## Exercise description:
The entries below are to be copied exactly, with nothing left out.

## Records to process:
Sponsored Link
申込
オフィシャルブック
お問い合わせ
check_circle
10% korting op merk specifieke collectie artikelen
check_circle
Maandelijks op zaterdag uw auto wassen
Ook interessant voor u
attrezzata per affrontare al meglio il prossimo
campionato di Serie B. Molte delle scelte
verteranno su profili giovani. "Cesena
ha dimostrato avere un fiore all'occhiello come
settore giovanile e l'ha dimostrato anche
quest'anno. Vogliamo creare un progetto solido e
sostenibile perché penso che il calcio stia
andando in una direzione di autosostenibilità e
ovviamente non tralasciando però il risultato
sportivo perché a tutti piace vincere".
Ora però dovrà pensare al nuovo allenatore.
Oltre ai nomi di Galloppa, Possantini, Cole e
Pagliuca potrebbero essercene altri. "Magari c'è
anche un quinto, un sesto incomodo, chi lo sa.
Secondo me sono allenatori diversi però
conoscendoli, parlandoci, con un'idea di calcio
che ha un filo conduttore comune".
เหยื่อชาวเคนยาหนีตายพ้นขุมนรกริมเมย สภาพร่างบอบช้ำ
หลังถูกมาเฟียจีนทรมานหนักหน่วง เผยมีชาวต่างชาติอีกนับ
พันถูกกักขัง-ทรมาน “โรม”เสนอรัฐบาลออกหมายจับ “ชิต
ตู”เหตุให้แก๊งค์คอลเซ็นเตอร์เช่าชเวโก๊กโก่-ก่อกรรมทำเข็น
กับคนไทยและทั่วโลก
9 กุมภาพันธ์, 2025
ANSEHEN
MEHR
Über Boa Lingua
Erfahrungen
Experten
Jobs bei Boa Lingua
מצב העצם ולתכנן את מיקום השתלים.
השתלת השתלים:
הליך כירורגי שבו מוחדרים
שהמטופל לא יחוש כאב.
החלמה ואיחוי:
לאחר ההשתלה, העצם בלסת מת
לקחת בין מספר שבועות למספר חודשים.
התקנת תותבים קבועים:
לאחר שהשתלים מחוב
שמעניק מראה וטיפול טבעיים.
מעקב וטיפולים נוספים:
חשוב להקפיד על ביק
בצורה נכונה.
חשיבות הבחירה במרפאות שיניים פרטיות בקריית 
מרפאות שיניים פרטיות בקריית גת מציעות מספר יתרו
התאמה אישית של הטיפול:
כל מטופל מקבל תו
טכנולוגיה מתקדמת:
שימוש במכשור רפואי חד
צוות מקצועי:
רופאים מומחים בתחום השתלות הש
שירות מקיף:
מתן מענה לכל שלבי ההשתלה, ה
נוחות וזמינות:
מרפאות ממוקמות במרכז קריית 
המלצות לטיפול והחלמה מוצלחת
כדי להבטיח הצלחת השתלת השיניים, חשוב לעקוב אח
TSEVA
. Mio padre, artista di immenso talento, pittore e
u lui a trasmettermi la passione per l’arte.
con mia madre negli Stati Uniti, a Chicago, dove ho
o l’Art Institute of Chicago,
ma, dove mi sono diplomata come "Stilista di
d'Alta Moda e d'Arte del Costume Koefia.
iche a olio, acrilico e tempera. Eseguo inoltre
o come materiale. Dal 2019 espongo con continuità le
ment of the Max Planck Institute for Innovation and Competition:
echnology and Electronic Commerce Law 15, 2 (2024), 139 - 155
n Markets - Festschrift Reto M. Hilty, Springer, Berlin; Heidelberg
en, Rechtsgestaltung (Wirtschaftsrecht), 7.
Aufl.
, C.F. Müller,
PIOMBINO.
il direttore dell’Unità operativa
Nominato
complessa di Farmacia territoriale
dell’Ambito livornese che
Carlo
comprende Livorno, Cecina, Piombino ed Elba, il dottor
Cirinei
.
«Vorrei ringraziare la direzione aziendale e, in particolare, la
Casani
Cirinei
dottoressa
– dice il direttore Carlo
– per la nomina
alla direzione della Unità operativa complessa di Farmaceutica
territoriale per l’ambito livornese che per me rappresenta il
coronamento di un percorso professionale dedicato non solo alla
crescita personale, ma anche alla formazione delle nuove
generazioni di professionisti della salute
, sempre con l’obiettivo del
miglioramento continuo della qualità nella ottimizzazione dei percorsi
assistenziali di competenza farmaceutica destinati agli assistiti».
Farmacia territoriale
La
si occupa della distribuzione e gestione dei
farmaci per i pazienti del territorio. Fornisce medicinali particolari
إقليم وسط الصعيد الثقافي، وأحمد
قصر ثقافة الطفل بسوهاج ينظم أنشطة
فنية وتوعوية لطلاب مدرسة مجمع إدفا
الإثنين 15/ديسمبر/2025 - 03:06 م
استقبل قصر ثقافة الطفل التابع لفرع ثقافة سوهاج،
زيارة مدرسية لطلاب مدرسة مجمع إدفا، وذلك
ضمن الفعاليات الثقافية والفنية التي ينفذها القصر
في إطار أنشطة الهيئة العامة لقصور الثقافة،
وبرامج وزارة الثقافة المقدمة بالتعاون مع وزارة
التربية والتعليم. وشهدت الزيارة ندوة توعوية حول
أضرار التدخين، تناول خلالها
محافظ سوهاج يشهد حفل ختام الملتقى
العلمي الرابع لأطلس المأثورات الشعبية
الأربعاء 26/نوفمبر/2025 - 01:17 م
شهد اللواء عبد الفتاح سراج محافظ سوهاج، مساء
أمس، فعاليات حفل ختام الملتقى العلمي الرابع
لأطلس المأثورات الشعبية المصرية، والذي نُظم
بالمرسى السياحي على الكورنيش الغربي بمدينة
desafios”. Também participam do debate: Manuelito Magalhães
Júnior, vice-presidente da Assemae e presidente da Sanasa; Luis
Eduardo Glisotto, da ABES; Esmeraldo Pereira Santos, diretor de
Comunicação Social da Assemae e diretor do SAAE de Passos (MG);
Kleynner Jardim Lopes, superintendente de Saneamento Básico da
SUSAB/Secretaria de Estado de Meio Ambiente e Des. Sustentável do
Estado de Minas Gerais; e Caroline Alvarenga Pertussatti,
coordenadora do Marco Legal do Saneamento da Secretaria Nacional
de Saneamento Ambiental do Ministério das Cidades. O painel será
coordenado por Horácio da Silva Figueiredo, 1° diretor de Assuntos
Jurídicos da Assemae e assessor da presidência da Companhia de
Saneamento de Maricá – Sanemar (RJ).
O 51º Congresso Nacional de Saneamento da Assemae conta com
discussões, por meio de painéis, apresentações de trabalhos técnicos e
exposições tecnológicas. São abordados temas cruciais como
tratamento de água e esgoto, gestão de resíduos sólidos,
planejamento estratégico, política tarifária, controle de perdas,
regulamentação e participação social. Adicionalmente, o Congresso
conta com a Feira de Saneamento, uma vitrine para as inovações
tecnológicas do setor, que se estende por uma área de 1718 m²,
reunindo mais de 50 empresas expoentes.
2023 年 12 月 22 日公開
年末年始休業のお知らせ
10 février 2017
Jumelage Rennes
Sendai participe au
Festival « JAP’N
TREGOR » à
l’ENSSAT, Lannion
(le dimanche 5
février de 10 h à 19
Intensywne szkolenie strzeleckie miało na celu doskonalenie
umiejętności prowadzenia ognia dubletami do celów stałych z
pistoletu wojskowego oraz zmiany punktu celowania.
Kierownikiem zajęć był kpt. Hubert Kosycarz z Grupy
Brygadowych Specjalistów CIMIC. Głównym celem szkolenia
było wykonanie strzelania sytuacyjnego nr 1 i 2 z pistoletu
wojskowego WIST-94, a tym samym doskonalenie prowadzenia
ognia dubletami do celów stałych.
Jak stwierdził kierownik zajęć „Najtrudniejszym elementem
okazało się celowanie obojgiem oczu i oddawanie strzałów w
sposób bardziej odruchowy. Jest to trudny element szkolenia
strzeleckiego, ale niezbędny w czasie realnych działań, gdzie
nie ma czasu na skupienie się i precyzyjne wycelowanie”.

## Your response:
Sponsored Link
申込
オフィシャルブック
お問い合わせ
check_circle
10% korting op merk specifieke collectie artikelen
check_circle
Maandelijks op zaterdag uw auto wassen
Ook interessant voor u
attrezzata per affrontare al meglio il prossimo
campionato di Serie B. Molte delle scelte
verteranno su profili giovani. "Cesena
ha dimostrato avere un fiore all'occhiello come
settore giovanile e l'ha dimostrato anche
quest'anno. Vogliamo creare un progetto solido e
sostenibile perché penso che il calcio stia
andando in una direzione di autosostenibilità e
ovviamente non tralasciando però il risultato
sportivo perché a tutti piace vincere".
Ora però dovrà pensare al nuovo allenatore.
Oltre ai nomi di Galloppa, Possantini, Cole e
Pagliuca potrebbero essercene altri. "Magari c'è
anche un quinto, un sesto incomodo, chi lo sa.
Secondo me sono allenatori diversi però
conoscendoli, parlandoci, con un'idea di calcio
che ha un filo conduttore comune".
เหยื่อชาวเคนยาหนีตายพ้นขุมนรกริมเมย สภาพร่างบอบช้ำ
หลังถูกมาเฟียจีนทรมานหนักหน่วง เผยมีชาวต่างชาติอีกนับ
พันถูกกักขัง-ทรมาน “โรม”เสนอรัฐบาลออกหมายจับ “ชิต
ตู”เหตุให้แก๊งค์คอลเซ็นเตอร์เช่าชเวโก๊กโก่-ก่อกรรมทำเข็น
กับคนไทยและทั่วโลก
9 กุมภาพันธ์, 2025
ANSEHEN
MEHR
Über Boa Lingua
Erfahrungen
Experten
Jobs bei Boa Lingua
מצב העצם ולתכנן את מיקום השתלים.
השתלת השתלים:
הליך כירורגי שבו מוחדרים
שהמטופל לא יחוש כאב.
החלמה ואיחוי:
לאחר ההשתלה, העצם בלסת מת
לקחת בין מספר שבועות למספר חודשים.
התקנת תותבים קבועים:
לאחר שהשתלים מחוב
שמעניק מראה וטיפול טבעיים.
מעקב וטיפולים נוספים:
חשוב להקפיד על ביק
בצורה נכונה.
חשיבות הבחירה במרפאות שיניים פרטיות בקריית 
מרפאות שיניים פרטיות בקריית גת מציעות מספר יתרו
התאמה אישית של הטיפול:
כל מטופל מקבל תו
טכנולוגיה מתקדמת:
שימוש במכשור רפואי חד
צוות מקצועי:
רופאים מומחים בתחום השתלות הש
שירות מקיף:
מתן מענה לכל שלבי ההשתלה, ה
נוחות וזמינות:
מרפאות ממוקמות במרכז קריית 
המלצות לטיפול והחלמה מוצלחת
כדי להבטיח הצלחת השתלת השיניים, חשוב לעקוב אח
TSEVA
. Mio padre, artista di immenso talento, pittore e
u lui a trasmettermi la passione per l’arte.
con mia madre negli Stati Uniti, a Chicago, dove ho
o l’Art Institute of Chicago,
ma, dove mi sono diplomata come "Stilista di
d'Alta Moda e d'Arte del Costume Koefia.
iche a olio, acrilico e tempera. Eseguo inoltre
o come materiale. Dal 2019 espongo con continuità le
ment of the Max Planck Institute for Innovation and Competition:
echnology and Electronic Commerce Law 15, 2 (2024), 139 - 155
n Markets - Festschrift Reto M. Hilty, Springer, Berlin; Heidelberg
en, Rechtsgestaltung (Wirtschaftsrecht), 7.
Aufl.
, C.F. Müller,
PIOMBINO.
il direttore dell’Unità operativa
Nominato
complessa di Farmacia territoriale
dell’Ambito livornese che
Carlo
comprende Livorno, Cecina, Piombino ed Elba, il dottor
Cirinei
.
«Vorrei ringraziare la direzione aziendale e, in particolare, la
Casani
Cirinei
dottoressa
– dice il direttore Carlo
– per la nomina
alla direzione della Unità operativa complessa di Farmaceutica
territoriale per l’ambito livornese che per me rappresenta il
coronamento di un percorso professionale dedicato non solo alla
crescita personale, ma anche alla formazione delle nuove
generazioni di professionisti della salute
, sempre con l’obiettivo del
miglioramento continuo della qualità nella ottimizzazione dei percorsi
assistenziali di competenza farmaceutica destinati agli assistiti».
Farmacia territoriale
La
si occupa della distribuzione e gestione dei
farmaci per i pazienti del territorio. Fornisce medicinali particolari
إقليم وسط الصعيد الثقافي، وأحمد
قصر ثقافة الطفل بسوهاج ينظم أنشطة
فنية وتوعوية لطلاب مدرسة مجمع إدفا
الإثنين 15/ديسمبر/2025 - 03:06 م
استقبل قصر ثقافة الطفل التابع لفرع ثقافة سوهاج،
زيارة مدرسية لطلاب مدرسة مجمع إدفا، وذلك
ضمن الفعاليات الثقافية والفنية التي ينفذها القصر
في إطار أنشطة الهيئة العامة لقصور الثقافة،
وبرامج وزارة الثقافة المقدمة بالتعاون مع وزارة
التربية والتعليم. وشهدت الزيارة ندوة توعوية حول
أضرار التدخين، تناول خلالها
محافظ سوهاج يشهد حفل ختام الملتقى
العلمي الرابع لأطلس المأثورات الشعبية
الأربعاء 26/نوفمبر/2025 - 01:17 م
شهد اللواء عبد الفتاح سراج محافظ سوهاج، مساء
أمس، فعاليات حفل ختام الملتقى العلمي الرابع
لأطلس المأثورات الشعبية المصرية، والذي نُظم
بالمرسى السياحي على الكورنيش الغربي بمدينة
desafios”. Também participam do debate: Manuelito Magalhães
Júnior, vice-presidente da Assemae e presidente da Sanasa; Luis
Eduardo Glisotto, da ABES; Esmeraldo Pereira Santos, diretor de
Comunicação Social da Assemae e diretor do SAAE de Passos (MG);
Kleynner Jardim Lopes, superintendente de Saneamento Básico da
SUSAB/Secretaria de Estado de Meio Ambiente e Des. Sustentável do
Estado de Minas Gerais; e Caroline Alvarenga Pertussatti,
coordenadora do Marco Legal do Saneamento da Secretaria Nacional
de Saneamento Ambiental do Ministério das Cidades. O painel será
coordenado por Horácio da Silva Figueiredo, 1° diretor de Assuntos
Jurídicos da Assemae e assessor da presidência da Companhia de
Saneamento de Maricá – Sanemar (RJ).
O 51º Congresso Nacional de Saneamento da Assemae conta com
discussões, por meio de painéis, apresentações de trabalhos técnicos e
exposições tecnológicas. São abordados temas cruciais como
tratamento de água e esgoto, gestão de resíduos sólidos,
planejamento estratégico, política tarifária, controle de perdas,
regulamentação e participação social. Adicionalmente, o Congresso
conta com a Feira de Saneamento, uma vitrine para as inovações
tecnológicas do setor, que se estende por uma área de 1718 m²,
reunindo mais de 50 empresas expoentes.
2023 年 12 月 22 日公開
年末年始休業のお知らせ
10 février 2017
Jumelage Rennes
Sendai participe au
Festival « JAP’N
TREGOR » à
l’ENSSAT, Lannion
(le dimanche 5
février de 10 h à 19
Intensywne szkolenie strzeleckie miało na celu doskonalenie
umiejętności prowadzenia ognia dubletami do celów stałych z
pistoletu wojskowego oraz zmiany punktu celowania.
Kierownikiem zajęć był kpt. Hubert Kosycarz z Grupy
Brygadowych Specjalistów CIMIC. Głównym celem szkolenia
było wykonanie strzelania sytuacyjnego nr 1 i 2 z pistoletu
wojskowego WIST-94, a tym samym doskonalenie prowadzenia
ognia dubletami do celów stałych.
Jak stwierdził kierownik zajęć „Najtrudniejszym elementem
okazało się celowanie obojgiem oczu i oddawanie strzałów w
sposób bardziej odruchowy. Jest to trudny element szkolenia
strzeleckiego, ale niezbędny w czasie realnych działań, gdzie
nie ma czasu na skupienie się i precyzyjne wycelowanie”.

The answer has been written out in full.